Boston Globe in talks to print rival Boston Herald

AP News
Posted: May 11, 2011 5:31 PM
Boston Globe in talks to print rival Boston Herald

The Boston Globe and the Boston Herald said Wednesday they are negotiating a plan under which the Globe would print and distribute some editions of its tabloid rival.

Globe spokesman Bob Powers said that no agreement has been signed, but under the proposal the Herald would pay the Globe to print and deliver the newspaper in the Boston area.

A Herald statement said the newspaper must take steps to reduce its operating expenses. Those steps might include layoffs of Herald truck drivers.

Patrick Purcell, president and publisher of the Herald, met with representatives of Teamsters Local No. 259 to initiate discussions regarding a reorganization of the newspaper's Delivery Department, according to the Herald statement.

"Purcell presented the reasons for the need to change Delivery Department operations and stated that the Herald would be proposing severance packages for employees affected by the reorganization," the statement said. "Purcell stressed the need for expedited discussions about the Herald's plans and said he hoped the parties could reach agreement swiftly."

The proposal calls for the Globe to print and distribute Sunday through Thursday city editions of the Herald, and all Saturday editions. Other editions would be published at the Dow Jones & Co. plant in Chicopee in western Massachusetts.

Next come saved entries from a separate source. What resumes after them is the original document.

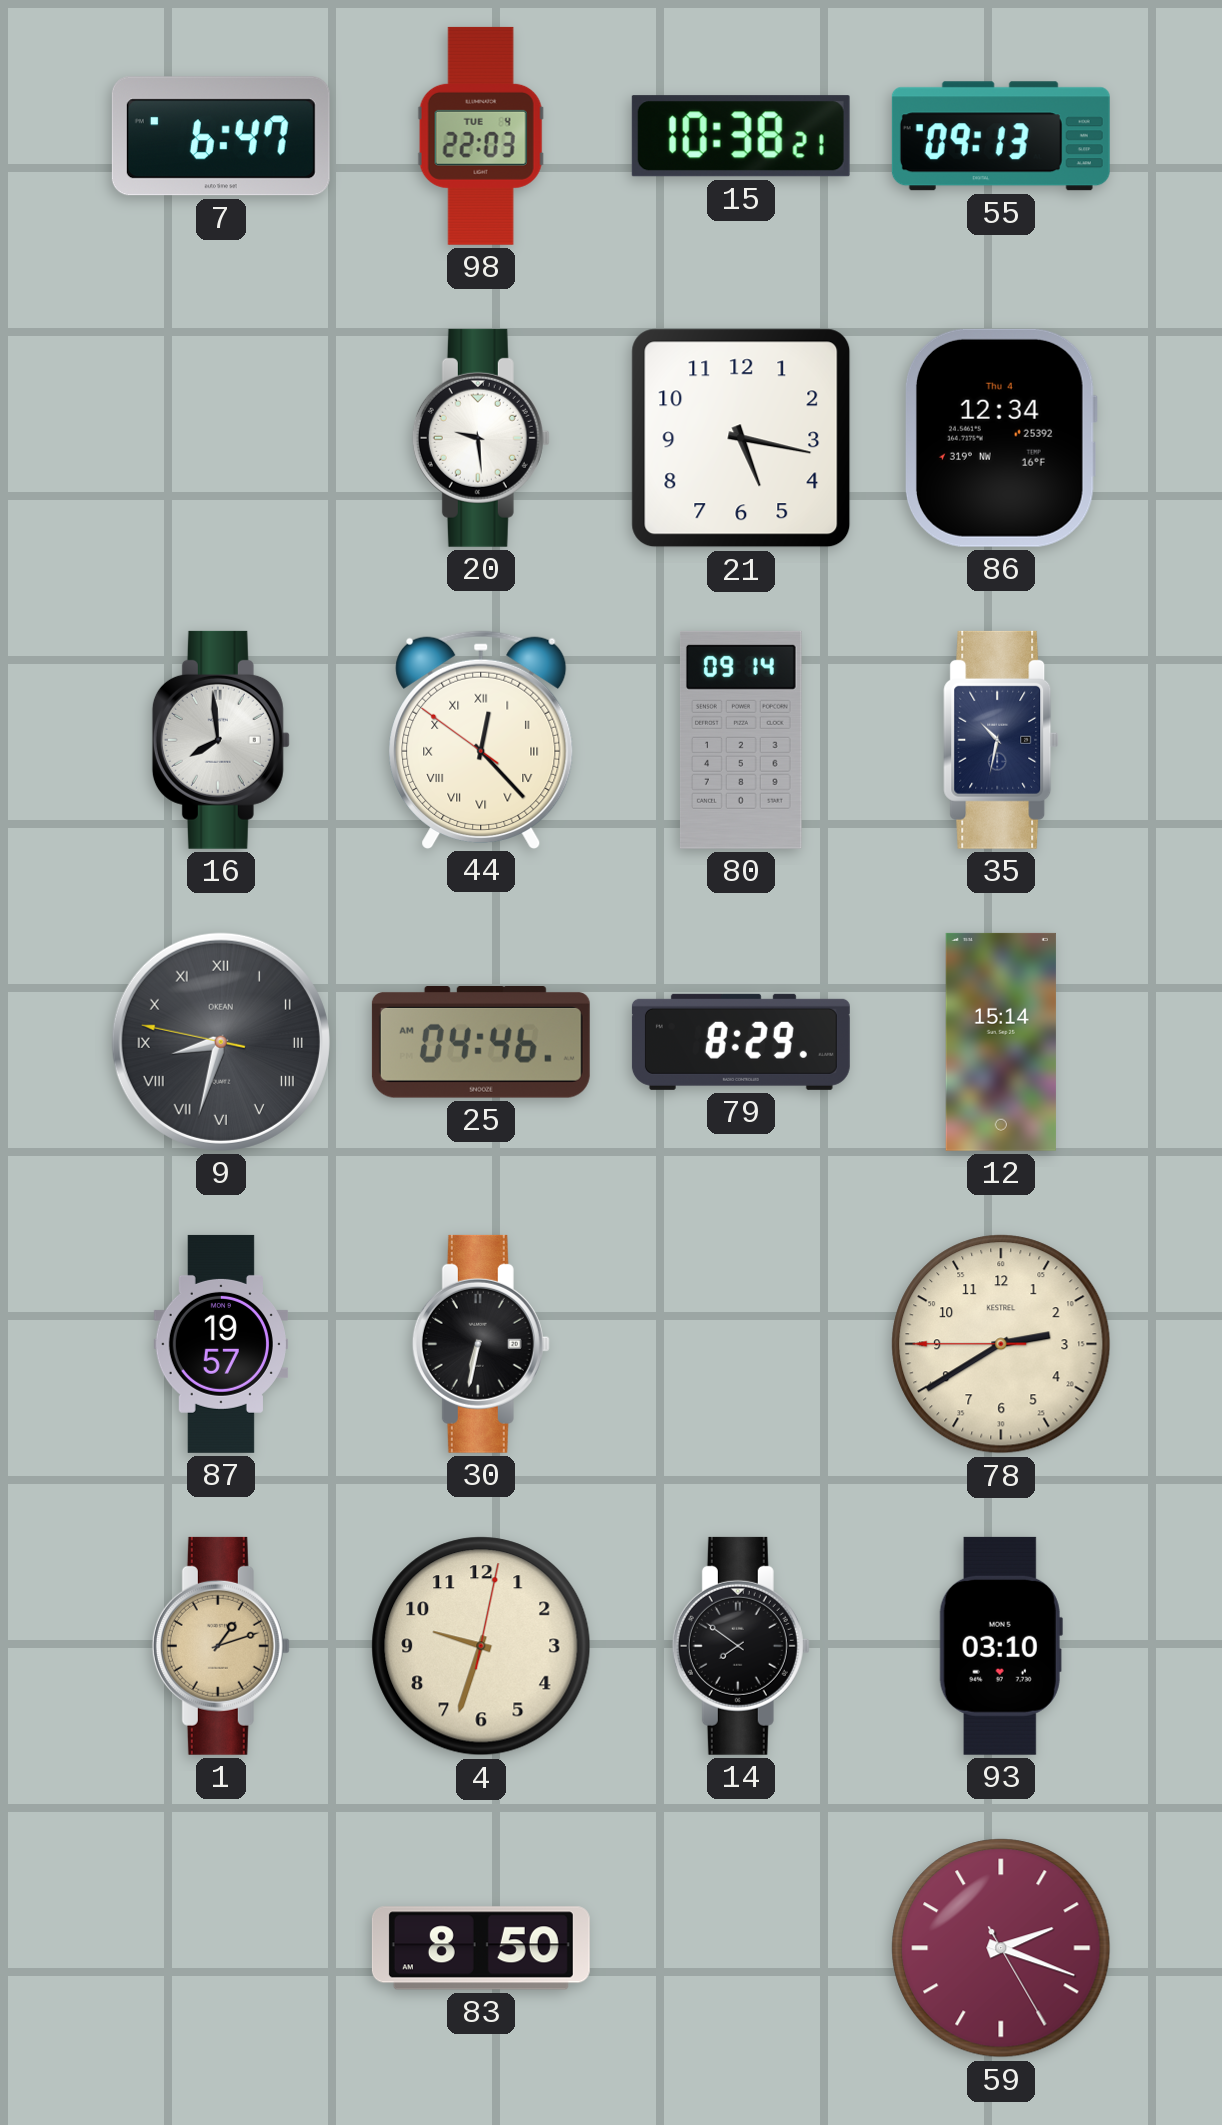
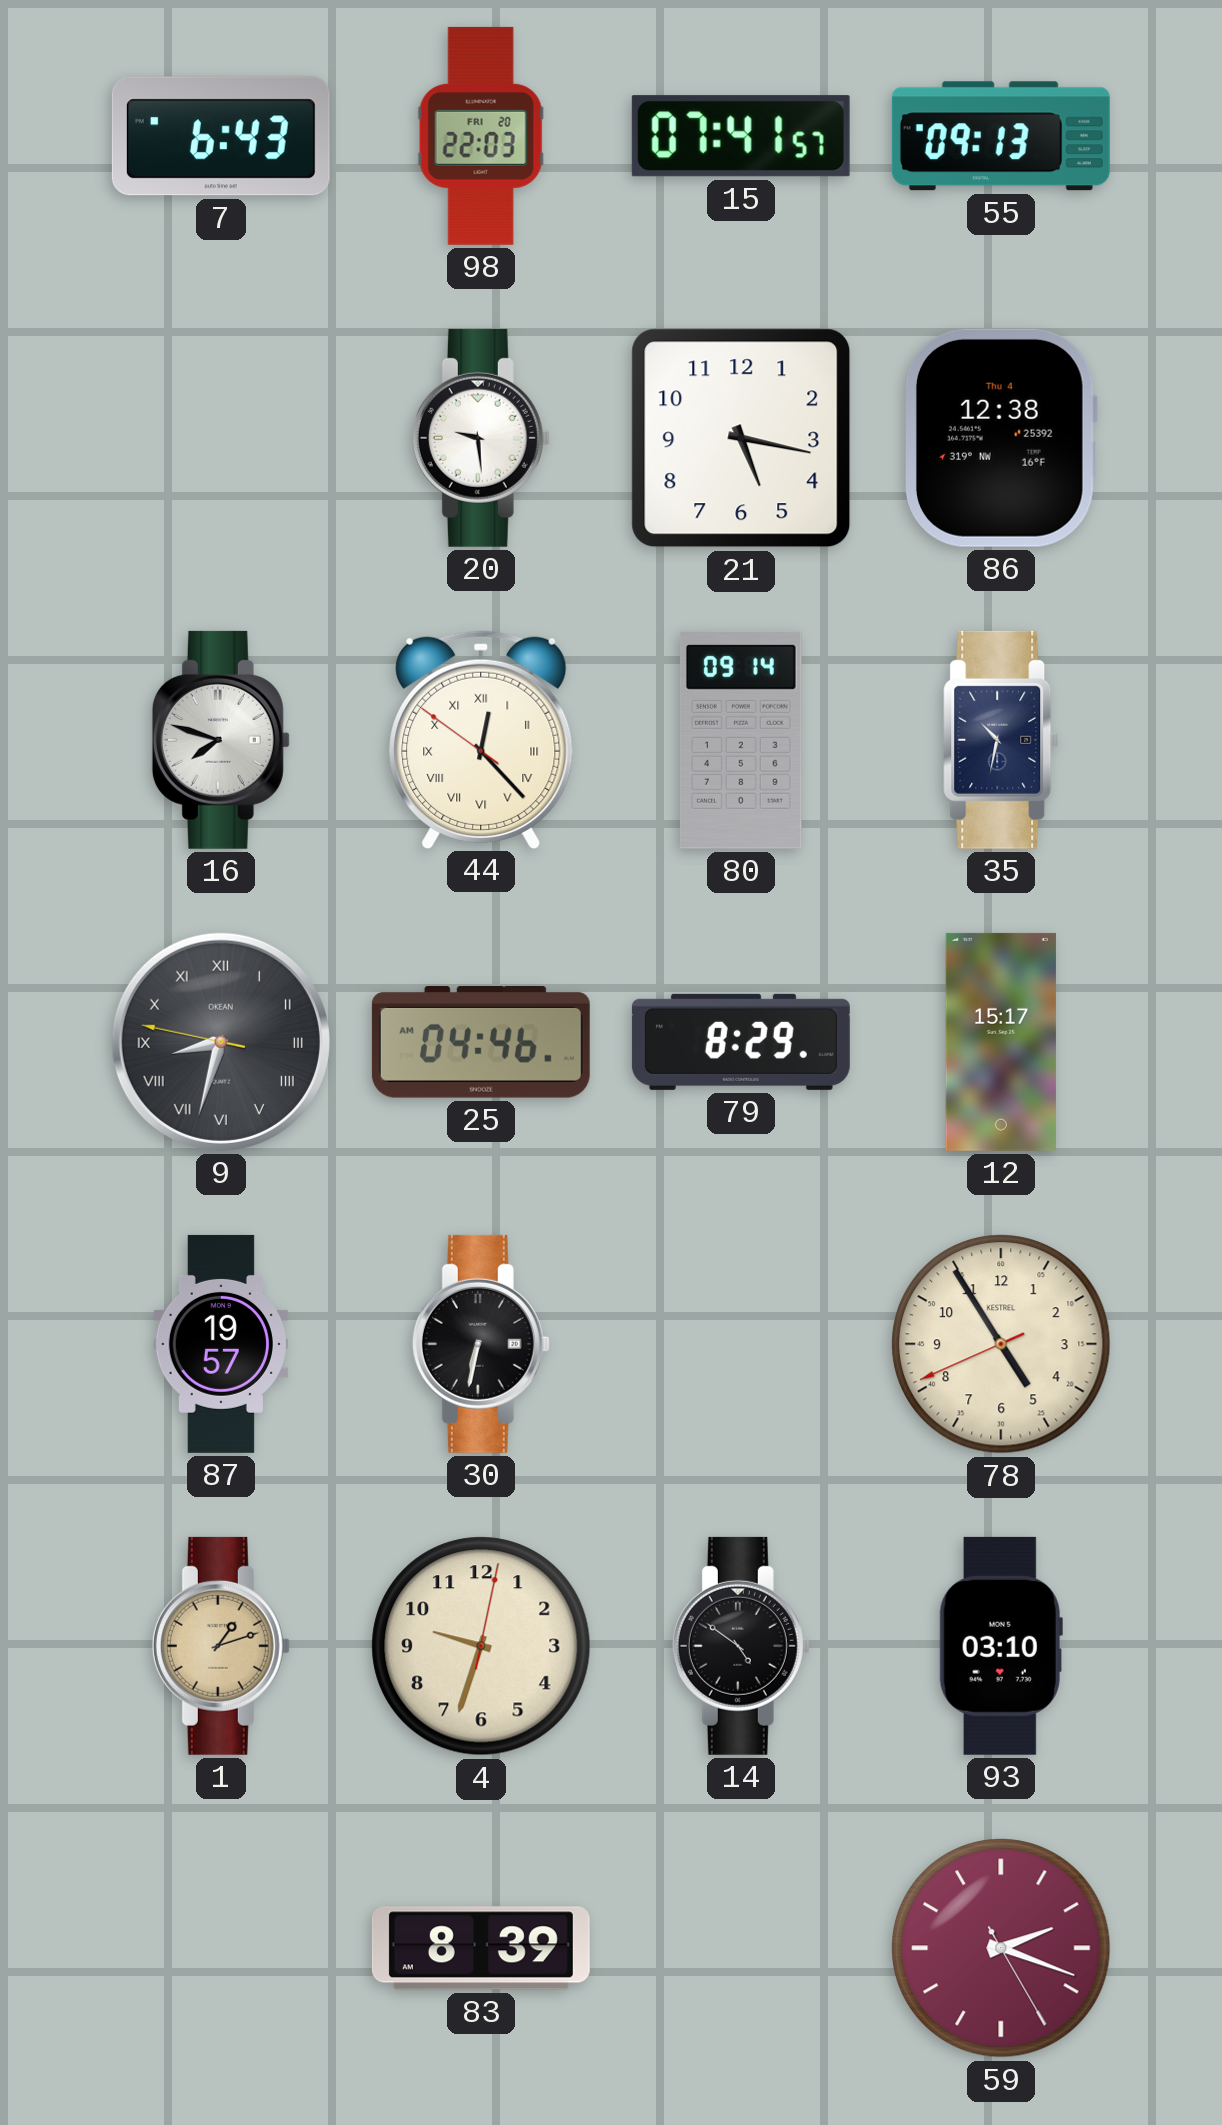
7: 6:47 -> 6:43
98 date: TUE 4 -> FRI 20
15: 10:38 -> 07:41
86: 12:34 -> 12:38
16: 7:59 -> 7:48
12: 15:14 -> 15:17
78: 2:39 -> 4:54
14: 7:51 -> 4:51
83: 8:50 -> 8:39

The newspapers' editorial departments would remain independent.

No further details of the proposal, like how much the Herald would pay the Globe, were made public.

Dan Kennedy, an assistant journalism professor at Northeastern University, said the proposal sounds like a smart move for both sides given the changing media landscape and the need for media outlets to cut cost without affecting journalism standards.

Kennedy said it's also a sign that the Herald, long rumored to be closing, isn't going anywhere.

"If I had a dime every time someone said the Herald was going out of business during the last 30 years," said Kennedy, "I'd be a millionaire."